> _What is expected_
Copy out each line of the entries where the word "Cookie" is present.

Data items
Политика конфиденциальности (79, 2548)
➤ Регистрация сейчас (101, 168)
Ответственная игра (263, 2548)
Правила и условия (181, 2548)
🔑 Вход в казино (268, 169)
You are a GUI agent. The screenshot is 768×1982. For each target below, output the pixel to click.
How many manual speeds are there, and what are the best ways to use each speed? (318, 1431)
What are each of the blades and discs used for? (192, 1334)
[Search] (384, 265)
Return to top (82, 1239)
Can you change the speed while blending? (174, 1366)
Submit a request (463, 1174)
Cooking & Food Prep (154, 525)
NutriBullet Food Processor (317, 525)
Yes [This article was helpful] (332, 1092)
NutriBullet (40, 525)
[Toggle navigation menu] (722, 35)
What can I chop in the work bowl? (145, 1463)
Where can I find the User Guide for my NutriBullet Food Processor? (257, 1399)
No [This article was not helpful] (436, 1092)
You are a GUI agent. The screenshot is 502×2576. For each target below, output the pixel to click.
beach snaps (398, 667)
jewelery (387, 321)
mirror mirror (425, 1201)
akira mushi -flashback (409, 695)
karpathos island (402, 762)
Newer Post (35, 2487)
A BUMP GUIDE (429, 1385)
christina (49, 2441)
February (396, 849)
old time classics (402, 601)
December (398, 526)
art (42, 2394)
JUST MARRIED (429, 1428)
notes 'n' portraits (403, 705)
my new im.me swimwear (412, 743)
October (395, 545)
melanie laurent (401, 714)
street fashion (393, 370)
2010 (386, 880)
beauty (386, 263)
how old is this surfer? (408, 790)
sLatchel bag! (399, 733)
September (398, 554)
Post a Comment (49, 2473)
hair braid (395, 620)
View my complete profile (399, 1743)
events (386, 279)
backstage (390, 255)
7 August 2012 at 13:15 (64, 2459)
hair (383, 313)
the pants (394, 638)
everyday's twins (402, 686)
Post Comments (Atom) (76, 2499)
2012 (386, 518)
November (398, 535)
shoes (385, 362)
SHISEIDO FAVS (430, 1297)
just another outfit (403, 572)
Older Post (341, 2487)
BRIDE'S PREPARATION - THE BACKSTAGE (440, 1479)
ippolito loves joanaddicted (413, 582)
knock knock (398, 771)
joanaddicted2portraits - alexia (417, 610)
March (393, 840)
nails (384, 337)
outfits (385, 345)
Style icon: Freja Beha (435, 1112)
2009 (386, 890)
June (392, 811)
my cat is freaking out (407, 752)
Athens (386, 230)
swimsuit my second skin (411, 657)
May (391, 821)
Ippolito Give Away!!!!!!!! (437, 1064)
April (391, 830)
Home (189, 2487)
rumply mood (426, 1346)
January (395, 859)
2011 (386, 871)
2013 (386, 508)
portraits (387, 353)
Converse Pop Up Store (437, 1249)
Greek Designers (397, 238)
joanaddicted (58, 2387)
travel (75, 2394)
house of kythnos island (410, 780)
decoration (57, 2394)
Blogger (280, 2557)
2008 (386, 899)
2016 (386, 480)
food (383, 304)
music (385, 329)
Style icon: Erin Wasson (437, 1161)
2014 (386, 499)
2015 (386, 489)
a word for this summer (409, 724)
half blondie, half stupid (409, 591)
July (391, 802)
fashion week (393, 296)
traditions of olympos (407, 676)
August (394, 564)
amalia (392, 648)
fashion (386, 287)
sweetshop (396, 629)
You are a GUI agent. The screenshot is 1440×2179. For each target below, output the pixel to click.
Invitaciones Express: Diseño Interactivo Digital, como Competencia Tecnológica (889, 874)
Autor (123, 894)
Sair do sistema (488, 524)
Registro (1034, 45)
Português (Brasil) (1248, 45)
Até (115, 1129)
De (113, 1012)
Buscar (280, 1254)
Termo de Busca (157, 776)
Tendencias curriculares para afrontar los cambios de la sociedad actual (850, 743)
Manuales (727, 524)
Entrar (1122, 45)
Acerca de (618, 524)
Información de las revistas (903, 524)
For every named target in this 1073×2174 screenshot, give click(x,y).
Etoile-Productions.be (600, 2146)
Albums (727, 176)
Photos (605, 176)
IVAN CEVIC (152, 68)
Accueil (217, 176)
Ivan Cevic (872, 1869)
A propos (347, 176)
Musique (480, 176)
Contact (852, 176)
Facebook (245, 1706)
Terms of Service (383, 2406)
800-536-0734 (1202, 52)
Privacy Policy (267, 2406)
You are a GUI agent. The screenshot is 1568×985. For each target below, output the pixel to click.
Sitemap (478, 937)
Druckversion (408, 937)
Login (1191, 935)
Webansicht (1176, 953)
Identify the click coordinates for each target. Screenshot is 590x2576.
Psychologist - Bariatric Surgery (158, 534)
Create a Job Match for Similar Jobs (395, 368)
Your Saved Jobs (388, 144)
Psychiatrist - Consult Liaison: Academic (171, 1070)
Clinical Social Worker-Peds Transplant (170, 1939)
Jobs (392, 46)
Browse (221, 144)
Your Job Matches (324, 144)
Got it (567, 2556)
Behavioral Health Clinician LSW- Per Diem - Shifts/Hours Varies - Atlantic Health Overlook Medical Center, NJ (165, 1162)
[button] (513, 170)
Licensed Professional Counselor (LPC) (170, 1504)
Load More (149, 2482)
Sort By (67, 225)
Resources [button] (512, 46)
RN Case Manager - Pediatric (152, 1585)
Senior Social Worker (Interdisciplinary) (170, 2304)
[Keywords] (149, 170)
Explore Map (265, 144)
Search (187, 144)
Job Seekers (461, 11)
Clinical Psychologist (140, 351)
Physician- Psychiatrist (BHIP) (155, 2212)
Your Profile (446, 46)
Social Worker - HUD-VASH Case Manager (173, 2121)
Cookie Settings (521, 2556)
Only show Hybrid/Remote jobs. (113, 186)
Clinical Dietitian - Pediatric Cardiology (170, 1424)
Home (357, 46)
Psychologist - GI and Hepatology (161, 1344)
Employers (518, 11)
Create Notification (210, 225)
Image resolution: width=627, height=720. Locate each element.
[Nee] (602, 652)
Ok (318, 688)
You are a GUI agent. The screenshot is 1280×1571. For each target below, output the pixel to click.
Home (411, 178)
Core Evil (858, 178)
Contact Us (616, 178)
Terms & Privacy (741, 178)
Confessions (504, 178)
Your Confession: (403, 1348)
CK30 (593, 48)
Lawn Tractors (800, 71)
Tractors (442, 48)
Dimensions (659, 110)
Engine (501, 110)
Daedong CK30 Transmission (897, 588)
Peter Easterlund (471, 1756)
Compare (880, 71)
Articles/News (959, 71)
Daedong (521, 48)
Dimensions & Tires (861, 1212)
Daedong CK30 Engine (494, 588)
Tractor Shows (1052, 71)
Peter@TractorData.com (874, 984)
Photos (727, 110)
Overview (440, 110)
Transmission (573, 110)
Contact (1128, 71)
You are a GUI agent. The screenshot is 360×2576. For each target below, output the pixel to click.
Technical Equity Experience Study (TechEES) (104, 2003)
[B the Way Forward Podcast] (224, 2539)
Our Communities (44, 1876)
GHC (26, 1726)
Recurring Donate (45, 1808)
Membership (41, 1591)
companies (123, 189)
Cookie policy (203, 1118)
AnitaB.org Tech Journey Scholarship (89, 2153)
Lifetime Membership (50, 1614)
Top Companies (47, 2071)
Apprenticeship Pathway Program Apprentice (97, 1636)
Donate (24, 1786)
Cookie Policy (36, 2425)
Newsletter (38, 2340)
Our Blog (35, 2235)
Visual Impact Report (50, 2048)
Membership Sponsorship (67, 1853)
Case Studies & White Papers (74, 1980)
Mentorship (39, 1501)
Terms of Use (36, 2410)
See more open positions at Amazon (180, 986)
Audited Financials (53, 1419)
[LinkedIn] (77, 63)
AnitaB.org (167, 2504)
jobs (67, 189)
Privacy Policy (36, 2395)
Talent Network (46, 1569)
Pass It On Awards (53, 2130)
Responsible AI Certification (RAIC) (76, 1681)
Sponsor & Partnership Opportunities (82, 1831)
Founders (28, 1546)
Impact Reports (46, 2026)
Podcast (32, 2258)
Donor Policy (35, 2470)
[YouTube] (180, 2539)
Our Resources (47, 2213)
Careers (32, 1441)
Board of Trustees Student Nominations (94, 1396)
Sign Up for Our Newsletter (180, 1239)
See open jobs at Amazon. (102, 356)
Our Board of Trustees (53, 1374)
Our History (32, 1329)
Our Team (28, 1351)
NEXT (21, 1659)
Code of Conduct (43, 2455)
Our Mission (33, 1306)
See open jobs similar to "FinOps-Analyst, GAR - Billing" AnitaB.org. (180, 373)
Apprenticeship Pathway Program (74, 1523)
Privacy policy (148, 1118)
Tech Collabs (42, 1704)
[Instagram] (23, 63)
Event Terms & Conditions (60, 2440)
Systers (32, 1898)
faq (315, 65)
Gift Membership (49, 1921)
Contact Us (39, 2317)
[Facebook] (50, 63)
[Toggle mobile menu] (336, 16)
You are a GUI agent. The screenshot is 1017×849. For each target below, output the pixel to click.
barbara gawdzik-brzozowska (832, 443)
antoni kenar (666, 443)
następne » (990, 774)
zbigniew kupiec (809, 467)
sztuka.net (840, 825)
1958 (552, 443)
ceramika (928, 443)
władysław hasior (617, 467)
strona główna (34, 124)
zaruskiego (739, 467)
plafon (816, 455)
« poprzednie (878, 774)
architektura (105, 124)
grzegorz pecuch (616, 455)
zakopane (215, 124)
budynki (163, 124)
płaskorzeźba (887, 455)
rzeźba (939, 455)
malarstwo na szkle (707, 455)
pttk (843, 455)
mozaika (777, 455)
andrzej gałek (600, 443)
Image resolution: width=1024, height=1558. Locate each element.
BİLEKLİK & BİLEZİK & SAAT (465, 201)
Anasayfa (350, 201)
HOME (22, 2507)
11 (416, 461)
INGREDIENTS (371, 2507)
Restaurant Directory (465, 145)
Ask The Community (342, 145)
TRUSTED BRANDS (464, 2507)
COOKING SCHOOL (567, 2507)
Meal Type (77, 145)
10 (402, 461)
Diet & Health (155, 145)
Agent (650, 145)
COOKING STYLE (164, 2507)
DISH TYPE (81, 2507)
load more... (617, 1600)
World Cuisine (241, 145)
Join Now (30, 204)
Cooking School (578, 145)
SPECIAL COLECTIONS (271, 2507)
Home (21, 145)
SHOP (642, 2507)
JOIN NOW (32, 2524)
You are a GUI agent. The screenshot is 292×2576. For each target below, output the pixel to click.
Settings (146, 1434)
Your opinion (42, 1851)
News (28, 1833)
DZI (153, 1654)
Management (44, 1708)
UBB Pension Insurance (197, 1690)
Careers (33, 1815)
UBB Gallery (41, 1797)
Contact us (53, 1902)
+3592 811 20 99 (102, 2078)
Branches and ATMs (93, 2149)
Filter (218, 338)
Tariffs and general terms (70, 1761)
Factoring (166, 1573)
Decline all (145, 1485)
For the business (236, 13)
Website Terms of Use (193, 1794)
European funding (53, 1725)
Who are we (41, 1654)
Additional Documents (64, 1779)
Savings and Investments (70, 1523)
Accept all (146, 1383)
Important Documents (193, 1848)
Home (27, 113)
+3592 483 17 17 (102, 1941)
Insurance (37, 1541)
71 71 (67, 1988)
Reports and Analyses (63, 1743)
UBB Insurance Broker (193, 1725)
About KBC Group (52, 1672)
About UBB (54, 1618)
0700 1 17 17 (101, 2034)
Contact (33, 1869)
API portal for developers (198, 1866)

> _Response to this task_
Cookie Settings (521, 2556)
Cookie policy (203, 1118)
Cookie Policy (36, 2425)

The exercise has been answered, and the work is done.